Testing Strategies
Previously on Locally Sourced: I wrote about building a small feature in Hotwire. Also, I have two, count ‘em, two, books for sale. Modern Front End Development For Rails (ebook) (amazon) and Modern CSS with Tailwind (ebook) (amazon).
I have this idea that teams get in trouble when they do something that they are “supposed to do” without understanding what problem they are trying to solve and what tradeoffs they are willing to make to solve it. This especially goes for things that “everybody” knows are a good idea, like testing. Or pair programming. (Or reviews, but that’s a different take).
Your teams’ testing practice might have any of these goals, and a few others that I’m probably missing:
- Prevent bugs from making it to production
- Increase confidence in making changes
- Improve the design of the code
- Replace manual testing
- Keep build times as small as possible
Each of these are worthy goals, but each would end up with a different set of tests being written, and if you try do all of them, you’ll wind up with a lot of duplicate tests and you’ll have huge extra carrying costs. Eventually you’ll wind up in the testing uncanny valley, where you have the costs of maintaining a large test suite without the benefit of confidence in your code.
I wanted to go into my project tracker side project with a testing strategy that made my testing goals explicit and that I could use to make decisions about what tests to write. Then I’d be able to refine as it inevitably turned out not to work.
To be clear, writing an explicit testing strategy is not a technique that I’ve battle-tested on a bunch of projects. It is, though, an extension of “Why did you hire this test?” and my general bias that explicit guidelines that you can refer to and refine are better than implicit knowledge that nobody fully understands.
Here’s the testing strategy that I’m starting with for this tracker project.
Testing Goal
- The goal of this test suite is to increase confidence in the code and increase my ability to make changes.
Techniques
- Each new feature gets a happy-path end-to-end test in Cypress.
- Error-case end-to-end tests only where the error behavior is unusual or important.
- Ruby code for back end logic written using Spec and TDD, or at least written in very small bits with fast unit tests as the focus.
- Ruby test only need to be written where logic is added on top of Rails. A normal Rails path with no conditionals is not considered extra logic.
- Cypress tests won’t be written TDD, because I find it really hard to write an end-to-end test without at least a scratch implementation of the markup. But I will try to write them in small increments.
- New tests will be written as bugs are found, even in development.
Speed
- Given the list of test speeds in this post, individual Ruby test files should be runnable in level 2 (fast enough to not break your focus), and I’d like the entire test suite to stay in that level, which should be possible.
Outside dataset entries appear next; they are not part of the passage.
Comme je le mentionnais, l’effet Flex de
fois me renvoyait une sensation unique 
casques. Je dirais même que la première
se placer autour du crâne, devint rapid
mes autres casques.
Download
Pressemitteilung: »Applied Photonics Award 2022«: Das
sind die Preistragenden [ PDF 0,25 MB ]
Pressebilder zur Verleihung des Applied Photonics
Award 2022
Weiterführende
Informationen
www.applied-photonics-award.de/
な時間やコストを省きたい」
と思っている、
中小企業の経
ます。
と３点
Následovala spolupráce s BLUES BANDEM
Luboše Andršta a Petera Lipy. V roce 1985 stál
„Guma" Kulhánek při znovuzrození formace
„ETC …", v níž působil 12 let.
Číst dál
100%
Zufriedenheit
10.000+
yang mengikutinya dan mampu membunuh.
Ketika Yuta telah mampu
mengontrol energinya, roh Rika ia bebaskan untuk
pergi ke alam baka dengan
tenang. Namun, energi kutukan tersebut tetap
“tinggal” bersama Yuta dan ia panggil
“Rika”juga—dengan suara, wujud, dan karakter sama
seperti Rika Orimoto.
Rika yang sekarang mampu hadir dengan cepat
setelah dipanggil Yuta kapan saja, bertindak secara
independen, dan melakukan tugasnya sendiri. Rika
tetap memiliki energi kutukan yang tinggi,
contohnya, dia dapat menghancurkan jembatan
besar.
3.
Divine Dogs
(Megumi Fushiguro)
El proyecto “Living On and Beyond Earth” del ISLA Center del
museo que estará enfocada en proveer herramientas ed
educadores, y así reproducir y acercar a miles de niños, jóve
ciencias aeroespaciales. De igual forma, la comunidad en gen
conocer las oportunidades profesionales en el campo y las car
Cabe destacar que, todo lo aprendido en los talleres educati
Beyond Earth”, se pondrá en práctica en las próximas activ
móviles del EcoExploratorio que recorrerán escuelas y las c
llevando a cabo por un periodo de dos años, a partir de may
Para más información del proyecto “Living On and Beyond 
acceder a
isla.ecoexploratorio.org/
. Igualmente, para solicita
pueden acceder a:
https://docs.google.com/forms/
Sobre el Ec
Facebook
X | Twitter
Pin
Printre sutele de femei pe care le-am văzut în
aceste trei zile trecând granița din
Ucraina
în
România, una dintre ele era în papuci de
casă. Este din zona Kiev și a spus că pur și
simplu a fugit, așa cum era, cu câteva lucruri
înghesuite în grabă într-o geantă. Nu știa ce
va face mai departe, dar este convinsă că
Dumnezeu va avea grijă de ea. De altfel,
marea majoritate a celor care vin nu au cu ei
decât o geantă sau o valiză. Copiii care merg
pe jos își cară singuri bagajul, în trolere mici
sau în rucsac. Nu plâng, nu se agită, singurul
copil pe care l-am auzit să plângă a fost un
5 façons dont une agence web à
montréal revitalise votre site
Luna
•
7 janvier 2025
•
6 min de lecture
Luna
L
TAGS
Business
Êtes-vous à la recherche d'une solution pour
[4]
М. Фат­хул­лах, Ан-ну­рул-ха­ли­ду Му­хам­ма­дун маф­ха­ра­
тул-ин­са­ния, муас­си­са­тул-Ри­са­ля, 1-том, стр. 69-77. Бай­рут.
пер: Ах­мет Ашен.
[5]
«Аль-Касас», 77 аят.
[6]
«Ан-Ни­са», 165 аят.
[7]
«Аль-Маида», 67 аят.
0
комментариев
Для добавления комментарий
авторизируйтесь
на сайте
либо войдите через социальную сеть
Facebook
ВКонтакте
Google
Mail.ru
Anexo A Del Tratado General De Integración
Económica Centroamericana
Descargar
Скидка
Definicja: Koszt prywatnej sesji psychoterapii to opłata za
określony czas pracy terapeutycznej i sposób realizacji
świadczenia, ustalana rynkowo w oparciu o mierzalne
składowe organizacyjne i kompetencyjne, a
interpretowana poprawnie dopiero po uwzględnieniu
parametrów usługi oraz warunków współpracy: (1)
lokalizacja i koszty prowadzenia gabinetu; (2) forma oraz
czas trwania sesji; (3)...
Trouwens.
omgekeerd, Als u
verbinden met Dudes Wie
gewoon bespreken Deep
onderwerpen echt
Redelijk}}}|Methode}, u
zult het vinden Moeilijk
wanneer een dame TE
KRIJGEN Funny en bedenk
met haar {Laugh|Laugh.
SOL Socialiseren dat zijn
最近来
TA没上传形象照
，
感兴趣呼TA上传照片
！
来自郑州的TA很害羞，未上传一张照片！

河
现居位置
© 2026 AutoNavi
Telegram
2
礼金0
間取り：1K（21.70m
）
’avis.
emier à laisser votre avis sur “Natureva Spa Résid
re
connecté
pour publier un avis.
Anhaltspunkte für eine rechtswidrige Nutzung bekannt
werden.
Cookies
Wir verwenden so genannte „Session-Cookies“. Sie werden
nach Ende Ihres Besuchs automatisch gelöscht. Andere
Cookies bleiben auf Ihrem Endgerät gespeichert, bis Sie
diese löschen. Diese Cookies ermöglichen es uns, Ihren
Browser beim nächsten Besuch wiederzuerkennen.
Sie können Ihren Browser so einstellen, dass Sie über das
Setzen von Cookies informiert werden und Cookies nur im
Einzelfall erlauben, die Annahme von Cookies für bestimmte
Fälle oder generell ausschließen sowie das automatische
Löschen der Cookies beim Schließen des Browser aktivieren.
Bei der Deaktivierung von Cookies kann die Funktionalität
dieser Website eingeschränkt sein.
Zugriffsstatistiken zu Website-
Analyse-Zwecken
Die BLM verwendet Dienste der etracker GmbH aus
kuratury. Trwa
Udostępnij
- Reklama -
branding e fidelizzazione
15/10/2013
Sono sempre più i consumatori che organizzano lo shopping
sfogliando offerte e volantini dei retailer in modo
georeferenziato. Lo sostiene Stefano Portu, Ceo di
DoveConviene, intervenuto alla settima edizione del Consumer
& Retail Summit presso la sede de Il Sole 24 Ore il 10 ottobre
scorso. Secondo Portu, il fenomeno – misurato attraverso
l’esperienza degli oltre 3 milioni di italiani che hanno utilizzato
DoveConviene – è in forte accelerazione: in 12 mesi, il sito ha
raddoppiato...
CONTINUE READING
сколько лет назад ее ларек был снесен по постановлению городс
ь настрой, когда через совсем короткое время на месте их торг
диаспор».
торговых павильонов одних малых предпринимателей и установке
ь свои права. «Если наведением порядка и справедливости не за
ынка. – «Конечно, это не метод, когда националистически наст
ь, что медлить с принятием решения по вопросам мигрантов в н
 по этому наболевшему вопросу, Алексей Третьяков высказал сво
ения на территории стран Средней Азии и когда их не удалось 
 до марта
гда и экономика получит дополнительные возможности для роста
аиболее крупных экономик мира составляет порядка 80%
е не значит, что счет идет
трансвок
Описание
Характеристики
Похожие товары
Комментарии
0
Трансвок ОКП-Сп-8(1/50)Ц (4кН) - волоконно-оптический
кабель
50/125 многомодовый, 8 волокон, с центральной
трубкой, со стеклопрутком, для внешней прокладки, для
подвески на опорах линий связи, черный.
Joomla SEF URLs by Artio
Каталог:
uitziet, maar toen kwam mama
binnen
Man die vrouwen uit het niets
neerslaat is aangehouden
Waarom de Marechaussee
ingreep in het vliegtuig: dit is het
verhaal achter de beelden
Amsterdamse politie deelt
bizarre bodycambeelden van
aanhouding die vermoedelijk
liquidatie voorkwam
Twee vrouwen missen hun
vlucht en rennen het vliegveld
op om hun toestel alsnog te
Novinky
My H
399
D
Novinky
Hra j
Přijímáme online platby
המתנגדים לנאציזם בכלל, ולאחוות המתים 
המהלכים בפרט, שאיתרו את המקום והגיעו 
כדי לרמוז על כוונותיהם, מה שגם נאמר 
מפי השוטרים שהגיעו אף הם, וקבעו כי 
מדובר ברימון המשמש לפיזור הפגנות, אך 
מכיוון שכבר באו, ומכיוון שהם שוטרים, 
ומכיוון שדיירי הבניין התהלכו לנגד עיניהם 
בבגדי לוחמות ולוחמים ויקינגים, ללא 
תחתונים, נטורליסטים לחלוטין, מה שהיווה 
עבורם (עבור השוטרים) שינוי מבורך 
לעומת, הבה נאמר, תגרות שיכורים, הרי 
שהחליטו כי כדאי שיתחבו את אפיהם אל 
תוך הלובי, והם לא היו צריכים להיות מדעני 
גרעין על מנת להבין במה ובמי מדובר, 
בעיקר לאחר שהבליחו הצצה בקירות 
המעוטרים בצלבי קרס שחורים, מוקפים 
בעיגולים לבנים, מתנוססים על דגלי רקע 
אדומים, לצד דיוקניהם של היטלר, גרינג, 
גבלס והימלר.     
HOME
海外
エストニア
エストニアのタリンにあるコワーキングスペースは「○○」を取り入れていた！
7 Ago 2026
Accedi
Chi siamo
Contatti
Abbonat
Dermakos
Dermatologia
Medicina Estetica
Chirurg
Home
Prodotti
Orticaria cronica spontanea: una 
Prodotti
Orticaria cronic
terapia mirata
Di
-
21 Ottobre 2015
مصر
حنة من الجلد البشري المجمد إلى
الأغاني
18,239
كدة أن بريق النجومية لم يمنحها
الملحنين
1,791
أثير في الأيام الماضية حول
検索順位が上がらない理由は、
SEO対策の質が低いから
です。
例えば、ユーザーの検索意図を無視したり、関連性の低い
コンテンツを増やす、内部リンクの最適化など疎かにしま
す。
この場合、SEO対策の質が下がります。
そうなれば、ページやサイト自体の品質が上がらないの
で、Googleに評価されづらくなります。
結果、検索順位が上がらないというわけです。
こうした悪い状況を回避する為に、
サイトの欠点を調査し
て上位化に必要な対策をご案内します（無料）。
- Level 2 speed is almost certainly not feasible for the Cypress suite as a whole, but it might be possible for individual tests. But for practical reasons, I’m less concerned about the speed of the Cypress tests.
Tradeoffs
- The focus of the end-to-end tests is behavior, not necessarily the minutia of the look and feel. I acknowledge this may cause the tests to be incomplete, at least to start.
- It’s okay if this setup is probably a little short on coverage, to start, with the idea that the bug tests will catch it up.
- I am willing to trade off end-to-end coverage in the name of overall test suite speed.
That’s my plan. It lays out an abstract goal, and a speed target, sets out techniques for how I might proceed, and crucially states that I’m not going to aim for 100% coverage as an end in of itself.
There are a couple of reasons why I’m comfortable playing a little fast and loose with coverage. On this project, bugs might not be the end of the world, especially given this code might never have a user who isn’t named Noel Rappin.
More broadly, I’ll throw out the Hot Take that for most features on most web applications, if you never have a bug in production you have spent too much time and effort on QA.
Let me put that a different way. Most web teams have an infinite amount of work and a finite amount of time. Some bugs are easy to find and fix, of course, but at some point along the curve of increasing bug subtlety, the time spent squashing the bug is time better spent building new stuff, you just aren’t preventing enough cost by fixing the bug.
And for this app, where I am going to be the only coder for the foreseeable future, and the app is only going to happen if its fun for me… I mean, I like writing tests, but there are limits to everything.
Writing tests to cover bugs I find in development is a key to this strategy, though. The idea is that buggy code tends to cluster, so a bug in code is an indicator that the code in question needs more scrutiny.
We’ll see how it goes.
What does a test strategy for your project look like? What are you willing to say is your top priority and what are you willing to let be a secondary priority?